WHO KNEW that among my friends there were some who sat around drinking Gallo Hearty Burgundy decades ago?! It was like finding a common ancestor when I went through my e-mails.
Before I talk wine though, I must reluctantly inform 247 Things (see Comments on Gallo or Callo post) that he will probably not achieve the entrepreneurial success he planned with his idea of developing a Sweetpits deodorant especially for people who like to use their armpits for additional storage.
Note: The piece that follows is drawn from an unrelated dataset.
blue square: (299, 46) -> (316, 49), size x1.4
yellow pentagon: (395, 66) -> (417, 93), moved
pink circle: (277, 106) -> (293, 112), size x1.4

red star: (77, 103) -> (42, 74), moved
Someone has gone one step beyond, 247. Read it and weep:
Already on the market is Aspray (pronounced ass-spray, naturally) which is a total body spray for whatever part of the body or clothing one feels is at issue, meaning the same $14.95 bottle of spray could be used for the old between-the-legs vise hold as well as the underarm cubbyhole. Aspray has a website, but my remaining shred of dignity will not allow me to include it.
(Note to my kids: Yes, Santa put Anti-Monkey Butt Powder in your stockings one year, but even Santa’s bag of weird gifts doesn’t include Aspray!)
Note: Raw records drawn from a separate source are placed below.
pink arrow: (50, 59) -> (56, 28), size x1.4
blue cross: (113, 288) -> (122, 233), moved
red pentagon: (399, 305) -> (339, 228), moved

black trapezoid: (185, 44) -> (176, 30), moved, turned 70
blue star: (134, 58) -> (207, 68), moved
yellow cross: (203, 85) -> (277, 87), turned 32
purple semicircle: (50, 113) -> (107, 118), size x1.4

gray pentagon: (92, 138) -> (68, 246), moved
Back to the wine, however. . . . I googled Gallo Hearty Burgundy to see what’s still on the market. One wine blog from a couple of years ago said that it had become choice among the chicest who were paying up to $50 a bottle for it. Good grief. That would be such a foul decision it would merit a spritz of Aspray if true, so that’s probably a good market demographic: anyone willing to pay $50 for a bottle of Gallo would probably put out $14.95 for a spray to keep them from. . . well. . . putting out.
I was not persuaded by the report, since the author was throwing out names like Paris Hilton, Brittany Spears, and P. Diddy as being “chic.” Phooey.
Moving on, I learned from another website that Gallo Hearty Burgundy is on the shelves now under the label Gallo Twin Valley. One reviewer said it was better than Trader Joe’s 3-buck Chuck. It should be at least twice as good since, at $5.99… it costs twice as much.
By that time I was so deep into looking at wine sites I could offer a correspondence course in cheapo wino-ism. I decided to read the correct methods for opening a bottle, to see if the armpit or groin were mentioned as suitable clamps. There are 1,300,000 sites, so I can’t give a definitive answer, but neither option was among the ones I viewed.
It appeared that how to hold it was not the question. How to open it without a corkscrew is what inspired the crazies to race for their cameras.
Engineers have a how-to-video using a long screw, a pair of pliers, and a screw driver. (“Corkscrew? Nope, don’t have one on me, but I do have this long screw, pliers, and screw driver here in my briefcase.”)
The how to open a bottle with a sword, a shoe, a string, or a wall videos all looked a little silly for my taste. One, however, did stand out as having a practical application. Picture this: you’re on a 10-mile hike and your backpack contains a gourmet picnic to enjoy now that you’ve reached the top of the mountain. When you spread it on the tablecloth, you discover you’re missing the corkscrew. It must have fallen out when you pulled out the roll of TP at the 4-mile mark. What now?
All is not lost.
Here, my friends, is how to open a bottle of wine with a tree.
This afternoon I checked the wine section of a nearby supermarket and there it was, just as the wine site said…the Gallo Twin Valley Hearty Burgundy. I bought a bottle on impulse, but now I’m reluctant to open it. Will it tarnish my memory of that 99-cent bottle of wine DB and I shared 40 years ago if this one tastes awful? Perhaps I should just let it be.
That leaves me with a $5.99 bottle of wine I don’t want. Tell Paris, Brittany, or P Diddy, I’m ready to talk deals.